How to enable kv cache reuse
There are two steps to enabling kv cache reuse.
Model must support it
KV cache reuse requires the model to be built for paged context attention. This is done with trtllm-build
:
trtllm-build --use_paged_context_fmha enable
KV cache reuse must be enabled in KVCacheManager
If you are running gptManagerBenchmark application, you can enable kv cache reuse with a command-line switch:
gptManagerBenchmark --enable_kv_cache_reuse enable
If you are running a Triton server, you can enable kv cache reuse with a parameter:
parameters: {
key: "enable_kv_cache_reuse"
value: {
string_value: "true"
}
}
If you are writing your own application using Executor API, you can enable kv cache reuse by including enableBlockReuse=true
when you create the KvCacheConfig
object.
GptManager API has been deprecated, but if you have an old application that is using GptManager API, you can enable kv cache reuse with an optional parameter:
TrtGptModelOptionalParams
class encapsulates the following fields:kvCacheConfig
enableBlockReuse
(default:false
) allow reuse of previously computed KV cache blocks across requests. This is expected to optimize memory use and computation.

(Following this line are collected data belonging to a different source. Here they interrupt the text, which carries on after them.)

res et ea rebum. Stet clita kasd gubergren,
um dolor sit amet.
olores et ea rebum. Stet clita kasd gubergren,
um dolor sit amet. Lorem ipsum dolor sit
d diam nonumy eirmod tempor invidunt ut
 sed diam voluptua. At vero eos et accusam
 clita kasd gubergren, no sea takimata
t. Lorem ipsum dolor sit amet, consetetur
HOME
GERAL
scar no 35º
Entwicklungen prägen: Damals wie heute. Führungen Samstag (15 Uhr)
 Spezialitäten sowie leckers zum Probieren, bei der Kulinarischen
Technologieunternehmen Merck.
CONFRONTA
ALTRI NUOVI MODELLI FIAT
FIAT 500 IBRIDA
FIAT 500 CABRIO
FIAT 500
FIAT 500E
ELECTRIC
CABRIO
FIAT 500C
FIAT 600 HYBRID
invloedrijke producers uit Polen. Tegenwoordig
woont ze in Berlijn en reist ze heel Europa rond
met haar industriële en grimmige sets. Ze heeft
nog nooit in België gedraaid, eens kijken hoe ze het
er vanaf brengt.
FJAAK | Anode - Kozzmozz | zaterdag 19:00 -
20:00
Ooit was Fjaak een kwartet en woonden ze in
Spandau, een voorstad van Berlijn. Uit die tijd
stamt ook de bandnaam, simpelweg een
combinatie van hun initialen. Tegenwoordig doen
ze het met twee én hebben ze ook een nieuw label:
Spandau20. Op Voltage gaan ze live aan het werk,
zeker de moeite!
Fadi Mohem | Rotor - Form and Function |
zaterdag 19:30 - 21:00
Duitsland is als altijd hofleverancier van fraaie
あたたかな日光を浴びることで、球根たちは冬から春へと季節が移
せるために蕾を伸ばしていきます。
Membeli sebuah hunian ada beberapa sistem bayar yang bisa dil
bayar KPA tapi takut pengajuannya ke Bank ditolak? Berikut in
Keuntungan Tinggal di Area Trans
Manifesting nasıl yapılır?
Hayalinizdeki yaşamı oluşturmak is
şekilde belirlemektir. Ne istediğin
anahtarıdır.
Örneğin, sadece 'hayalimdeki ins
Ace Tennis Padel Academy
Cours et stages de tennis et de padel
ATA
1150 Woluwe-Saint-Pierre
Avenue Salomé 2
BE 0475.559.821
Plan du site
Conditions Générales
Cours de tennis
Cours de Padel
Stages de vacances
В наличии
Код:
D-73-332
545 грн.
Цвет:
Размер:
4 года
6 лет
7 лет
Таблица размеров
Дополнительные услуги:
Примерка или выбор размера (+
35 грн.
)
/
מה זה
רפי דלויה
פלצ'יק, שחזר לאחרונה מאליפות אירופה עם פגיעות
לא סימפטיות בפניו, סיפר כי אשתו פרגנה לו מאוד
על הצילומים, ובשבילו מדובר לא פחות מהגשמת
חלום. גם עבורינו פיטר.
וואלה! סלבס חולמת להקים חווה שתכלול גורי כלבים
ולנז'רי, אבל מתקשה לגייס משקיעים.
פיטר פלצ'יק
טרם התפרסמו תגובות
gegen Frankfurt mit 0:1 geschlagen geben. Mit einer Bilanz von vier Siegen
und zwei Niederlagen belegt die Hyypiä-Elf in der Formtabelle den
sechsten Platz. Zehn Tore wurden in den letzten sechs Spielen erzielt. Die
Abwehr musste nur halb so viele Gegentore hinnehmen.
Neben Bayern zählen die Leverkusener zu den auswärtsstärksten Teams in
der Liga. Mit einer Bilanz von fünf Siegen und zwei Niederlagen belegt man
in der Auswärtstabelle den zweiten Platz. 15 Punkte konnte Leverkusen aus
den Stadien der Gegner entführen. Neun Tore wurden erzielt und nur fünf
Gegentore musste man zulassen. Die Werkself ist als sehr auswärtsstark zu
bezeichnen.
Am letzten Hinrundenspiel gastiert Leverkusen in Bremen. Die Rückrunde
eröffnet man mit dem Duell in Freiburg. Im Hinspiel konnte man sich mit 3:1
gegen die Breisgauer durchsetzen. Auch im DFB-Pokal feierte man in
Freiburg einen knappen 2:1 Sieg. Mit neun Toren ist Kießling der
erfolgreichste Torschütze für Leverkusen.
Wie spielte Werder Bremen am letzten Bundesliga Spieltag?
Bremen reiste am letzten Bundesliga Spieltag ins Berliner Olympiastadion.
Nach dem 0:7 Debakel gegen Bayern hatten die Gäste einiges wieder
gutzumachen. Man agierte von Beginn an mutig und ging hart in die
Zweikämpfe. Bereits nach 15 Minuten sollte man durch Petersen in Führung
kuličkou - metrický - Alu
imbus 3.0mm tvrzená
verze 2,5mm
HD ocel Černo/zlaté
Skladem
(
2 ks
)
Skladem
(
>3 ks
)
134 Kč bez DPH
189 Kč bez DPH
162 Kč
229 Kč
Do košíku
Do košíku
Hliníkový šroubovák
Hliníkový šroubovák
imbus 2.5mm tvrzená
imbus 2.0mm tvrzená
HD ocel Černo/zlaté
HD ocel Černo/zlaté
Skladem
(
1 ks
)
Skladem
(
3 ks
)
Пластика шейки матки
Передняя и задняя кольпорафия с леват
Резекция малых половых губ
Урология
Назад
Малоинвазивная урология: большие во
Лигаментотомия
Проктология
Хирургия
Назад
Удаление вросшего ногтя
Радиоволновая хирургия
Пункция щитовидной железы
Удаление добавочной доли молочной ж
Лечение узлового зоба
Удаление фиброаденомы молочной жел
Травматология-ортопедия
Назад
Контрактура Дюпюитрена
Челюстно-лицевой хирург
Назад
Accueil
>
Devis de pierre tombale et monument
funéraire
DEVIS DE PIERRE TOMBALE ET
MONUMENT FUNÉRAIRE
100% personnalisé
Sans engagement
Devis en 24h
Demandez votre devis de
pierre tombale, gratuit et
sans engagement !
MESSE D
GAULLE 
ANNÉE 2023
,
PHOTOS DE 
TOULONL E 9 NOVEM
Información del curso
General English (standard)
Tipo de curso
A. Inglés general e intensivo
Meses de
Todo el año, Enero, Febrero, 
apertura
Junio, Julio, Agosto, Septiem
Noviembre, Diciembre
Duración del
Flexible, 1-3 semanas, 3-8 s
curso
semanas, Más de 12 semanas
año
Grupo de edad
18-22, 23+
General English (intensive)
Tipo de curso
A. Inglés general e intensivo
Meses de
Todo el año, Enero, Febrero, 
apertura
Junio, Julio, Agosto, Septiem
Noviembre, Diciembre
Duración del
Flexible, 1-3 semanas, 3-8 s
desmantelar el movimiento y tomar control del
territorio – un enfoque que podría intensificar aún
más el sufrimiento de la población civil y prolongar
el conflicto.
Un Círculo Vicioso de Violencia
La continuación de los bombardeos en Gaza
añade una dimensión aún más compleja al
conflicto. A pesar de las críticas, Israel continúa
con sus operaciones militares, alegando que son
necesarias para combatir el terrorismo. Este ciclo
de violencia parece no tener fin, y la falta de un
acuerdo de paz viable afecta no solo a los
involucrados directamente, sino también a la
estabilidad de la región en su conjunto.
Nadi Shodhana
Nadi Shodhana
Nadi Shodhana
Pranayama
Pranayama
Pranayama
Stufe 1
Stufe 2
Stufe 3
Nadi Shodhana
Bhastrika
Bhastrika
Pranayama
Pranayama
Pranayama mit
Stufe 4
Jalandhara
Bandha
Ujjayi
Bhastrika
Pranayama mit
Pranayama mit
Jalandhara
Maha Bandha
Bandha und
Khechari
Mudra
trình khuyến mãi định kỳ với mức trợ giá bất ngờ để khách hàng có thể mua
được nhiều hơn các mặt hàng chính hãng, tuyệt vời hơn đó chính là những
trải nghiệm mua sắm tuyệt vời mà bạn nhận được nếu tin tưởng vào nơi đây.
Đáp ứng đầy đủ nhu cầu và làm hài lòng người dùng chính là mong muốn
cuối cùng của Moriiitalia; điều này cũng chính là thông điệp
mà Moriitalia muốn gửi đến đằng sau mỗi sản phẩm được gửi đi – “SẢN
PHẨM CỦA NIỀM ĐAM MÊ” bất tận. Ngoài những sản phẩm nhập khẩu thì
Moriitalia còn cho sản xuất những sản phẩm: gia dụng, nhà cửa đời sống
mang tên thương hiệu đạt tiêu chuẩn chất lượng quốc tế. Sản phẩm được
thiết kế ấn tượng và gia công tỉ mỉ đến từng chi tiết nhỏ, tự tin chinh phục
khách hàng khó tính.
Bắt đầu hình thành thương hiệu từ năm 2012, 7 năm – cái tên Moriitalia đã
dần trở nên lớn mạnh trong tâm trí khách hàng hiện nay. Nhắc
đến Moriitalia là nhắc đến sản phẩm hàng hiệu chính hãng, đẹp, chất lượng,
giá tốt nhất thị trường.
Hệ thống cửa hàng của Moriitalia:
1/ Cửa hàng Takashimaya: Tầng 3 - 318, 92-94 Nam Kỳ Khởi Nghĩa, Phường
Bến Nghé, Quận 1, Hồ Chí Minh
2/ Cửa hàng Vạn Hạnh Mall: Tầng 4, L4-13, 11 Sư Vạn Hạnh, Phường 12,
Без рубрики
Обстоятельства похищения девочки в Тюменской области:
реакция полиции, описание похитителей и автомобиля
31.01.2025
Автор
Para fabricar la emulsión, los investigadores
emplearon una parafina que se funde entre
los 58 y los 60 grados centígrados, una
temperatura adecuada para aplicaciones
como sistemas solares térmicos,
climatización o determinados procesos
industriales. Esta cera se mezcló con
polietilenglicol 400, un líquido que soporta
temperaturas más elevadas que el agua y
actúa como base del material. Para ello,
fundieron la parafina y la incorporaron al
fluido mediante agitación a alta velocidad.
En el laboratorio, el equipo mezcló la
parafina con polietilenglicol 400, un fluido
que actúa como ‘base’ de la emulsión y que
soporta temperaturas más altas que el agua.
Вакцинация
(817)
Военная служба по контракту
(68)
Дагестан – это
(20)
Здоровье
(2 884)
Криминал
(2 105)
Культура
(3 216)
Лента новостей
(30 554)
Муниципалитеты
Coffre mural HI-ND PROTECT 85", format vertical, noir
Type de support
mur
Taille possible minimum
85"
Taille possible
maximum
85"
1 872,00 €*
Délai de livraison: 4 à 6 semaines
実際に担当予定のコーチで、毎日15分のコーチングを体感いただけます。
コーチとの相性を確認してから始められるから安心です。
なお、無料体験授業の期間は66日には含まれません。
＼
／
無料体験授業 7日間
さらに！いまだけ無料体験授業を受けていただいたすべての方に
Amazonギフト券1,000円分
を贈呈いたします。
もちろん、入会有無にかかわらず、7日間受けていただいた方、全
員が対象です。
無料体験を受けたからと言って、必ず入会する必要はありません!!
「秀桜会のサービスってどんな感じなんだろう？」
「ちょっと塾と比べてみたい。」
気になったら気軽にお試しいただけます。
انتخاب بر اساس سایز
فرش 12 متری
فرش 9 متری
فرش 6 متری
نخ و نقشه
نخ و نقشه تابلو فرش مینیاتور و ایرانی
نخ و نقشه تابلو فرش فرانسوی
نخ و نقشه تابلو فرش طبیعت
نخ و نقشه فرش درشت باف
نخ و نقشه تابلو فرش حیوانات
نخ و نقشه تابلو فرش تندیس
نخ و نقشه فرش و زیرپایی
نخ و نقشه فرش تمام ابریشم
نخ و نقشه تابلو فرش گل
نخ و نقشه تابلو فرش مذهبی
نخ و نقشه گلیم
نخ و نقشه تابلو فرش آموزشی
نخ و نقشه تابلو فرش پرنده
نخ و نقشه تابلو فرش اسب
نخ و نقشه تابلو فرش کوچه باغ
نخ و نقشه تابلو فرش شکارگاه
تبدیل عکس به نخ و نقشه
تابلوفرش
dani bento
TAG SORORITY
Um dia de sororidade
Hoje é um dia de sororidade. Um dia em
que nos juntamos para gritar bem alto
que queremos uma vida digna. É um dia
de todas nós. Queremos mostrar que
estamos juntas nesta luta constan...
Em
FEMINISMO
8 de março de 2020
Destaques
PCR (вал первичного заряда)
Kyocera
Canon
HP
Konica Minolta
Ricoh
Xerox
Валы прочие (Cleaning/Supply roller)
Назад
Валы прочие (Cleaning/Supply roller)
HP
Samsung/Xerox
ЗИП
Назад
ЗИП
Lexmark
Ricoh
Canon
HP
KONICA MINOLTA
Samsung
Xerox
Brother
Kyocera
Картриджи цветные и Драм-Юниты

GptSession is scheduled to be obsoleted and does not support kv cache reuse.
Enable kv cache reuse for p-tuning
When using p-tuning, different requests may use same fake input ids (i.e. prompt ids whose values are larger than vocabulary size). That may lead to incorrect kv cache reuse, since TRT-LLM could not distinguish these requests only by input ids. To enable kv cache reuse for p-tuning correctly, users should provide an extra id (uint64) for each input id. Extra ids for normal input ids (i.e. text token ids) should always be 0, while fake input ids should have extra ids which are larger than 0. Requests using same prompt embeddings should use same extra ids, while requests using different prompt embeddings should use different extra ids.
Example: Assume vocaburlay size is 100, which means normal text token ids are in range [0, 99] and prompt ids start from 100.
# Request 1 uses prompt embedding table 1
input_ids = [100, 101, 102, 103, 1, 2, 3, 4]
extra_ids = [1, 1, 1, 1, 0, 0, 0, 0]
# Request 2 uses prompt embedding table 2
input_ids = [100, 101, 102, 103, 1, 2, 3, 4]
extra_ids = [2, 2, 2, 2, 0, 0, 0, 0]
# Request 3 uses prompt embedding table 1 and different text tokens
input_ids = [100, 101, 102, 103, 5, 6, 7, 8]
extra_ids = [1, 1, 1, 1, 0, 0, 0, 0]
Performance expectations
KV cache state can be reused when two requests start with the same partial prompt. This reduces first token latency, the time it takes until the first output token is generated. Bigger savings are realized when the shared prompt is longer, relative to the overall prompt length. The biggest saving is realized when two identical requests are run back-to-back, in which case the latency for the first output token approaches latency for subsequent tokens.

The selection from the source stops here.